SsangYong Tivoli SUV - Engines, drive & performance
Good grip and manoeuvrability are undermined by the SsangYong Tivoli's uncomfortable ride
The SsangYong Tivoli was previously available with front or four-wheel drive but from the launch of the facelifted model, only front-drive versions are offered. With front-wheel drive, the car handles well enough, staying flat through corners and generating good grip as you drive out of bends. The car is easy to manoeuvre at low speeds as well, with one of the tightest turning circles in its class.
The Tivoli also gets SsangYong’s Smart Steer system as standard. This offers you a choice of Normal, Comfort and Sport settings for the electronic power steering, providing varying levels of responsiveness through the steering wheel, but in truth the difference between them isn’t that obvious.
The automatic gearbox operates smoothly enough, but it kicks down too easily, meaning you may find yourself in too low a gear, making the engine noisy. This also affects the car’s economy.

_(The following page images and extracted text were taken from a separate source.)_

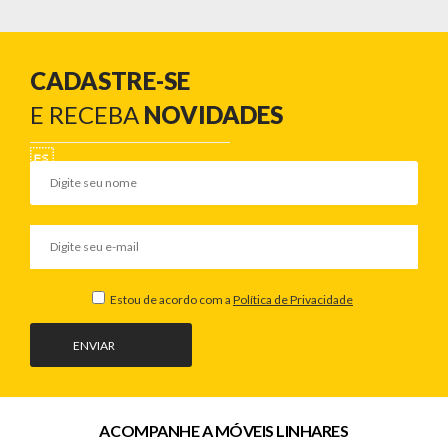
CADASTRE-SE
E RECEBA
NOVIDADES
Estou de acordo com a
Política de Privacidade
ENVIAR
ACOMPANHE A MÓVEIS LINHARES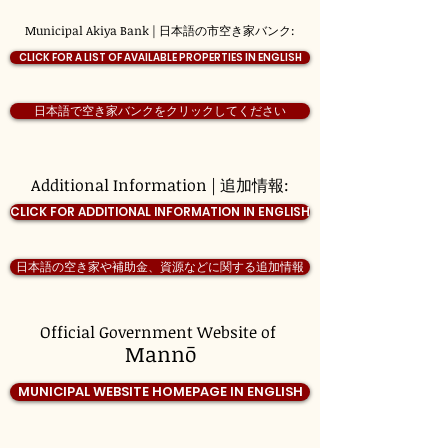
Municipal Akiya Bank | 日本語の市空き家バンク:
CLICK FOR A LIST OF AVAILABLE PROPERTIES IN ENGLISH
日本語で空き家バンクをクリックしてください
Additional Information | 追加情報:
CLICK FOR ADDITIONAL INFORMATION IN ENGLISH
日本語の空き家や補助金、資源などに関する追加情報
Official Government Website of
Mannō
MUNICIPAL WEBSITE HOMEPAGE IN ENGLISH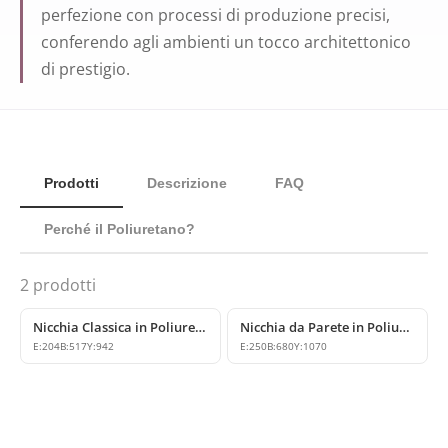
perfezione con processi di produzione precisi,
conferendo agli ambienti un tocco architettonico
di prestigio.
Prodotti
Descrizione
FAQ
Perché il Poliuretano?
2
prodotti
Nicchia Classica in Poliuretano e Decorazione da Parete
Nicchia da Parete in Poliuretano e Applique Classica P09
E:
204
B:
517
Y:
942
E:
250
B:
680
Y:
1070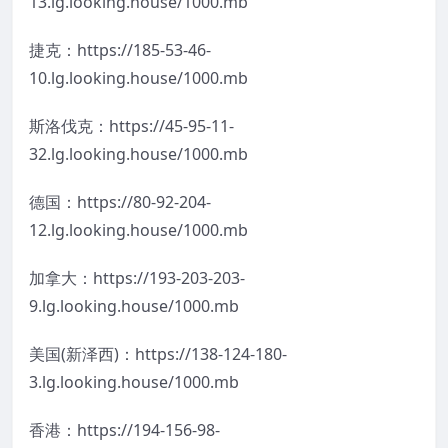
13.lg.looking.house/1000.mb
捷克：https://185-53-46-
10.lg.looking.house/1000.mb
斯洛伐克：https://45-95-11-
32.lg.looking.house/1000.mb
德国：https://80-92-204-
12.lg.looking.house/1000.mb
加拿大：https://193-203-203-
9.lg.looking.house/1000.mb
美国(新泽西)：https://138-124-180-
3.lg.looking.house/1000.mb
香港：https://194-156-98-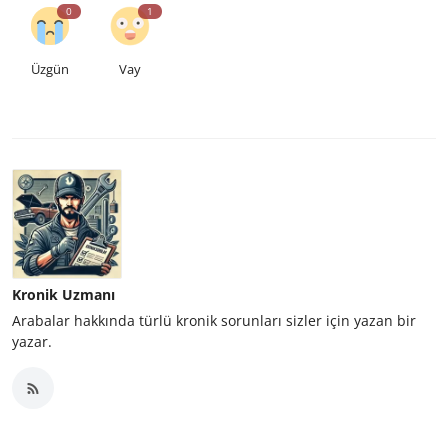
0
1
Üzgün
Vay
Kronik Uzmanı
Arabalar hakkında türlü kronik sorunları sizler için yazan bir
yazar.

Another problem is that the Tivoli can’t match the ride quality of its rivals. Although the suspension soaks up the biggest bumps with little fuss, the car never really feels hugely settled, even on smooth roads. The Tivoli feels most at home along a smooth motorway, where it's reasonably refined.
SsangYong Tivoli petrol engines
The 2020 update introduced two new petrol engines, a 126bhp 1.2-litre engine and a 161bhp 1.5-litre unit. You can choose the former on the EX and Ventura trim levels, while the latter is reserved for the top-spec model. Performance stats are yet to be revealed for these engines, but both are turbocharged, which is promising.
With quite a lot of power for its class, the 1.5-litre feels fast enough for most situations. It's nippy off the line but the lethargic automatic gearbox holds it back, and it feels less powerful as speeds increase. We’d recommend sticking with the standard manual gearbox on the 1.5-litre engine unless you need an automatic. The 1.2-litre is manual-only.
The discontinued 1.6-litre petrol did without a turbocharger and, as most of the engine’s pulling power came quite high up the rev range, it lacked 'shove' lower down compared to cars with small turbocharged petrol engines.
The diesel offers decent flexibility, making it pretty smooth and quiet on the motorway. It has now been withdrawn, likely due to declining sales of diesel-engined models across the car industry.
SsangYong fits a six-speed manual gearbox as standard to the Tivoli and although the shift action is slightly loose, it does have a nice weight to it. A longer top gear would be useful for making the car quieter on motorway drives, as cruising at higher engine speeds can make for a fairly noisy journey.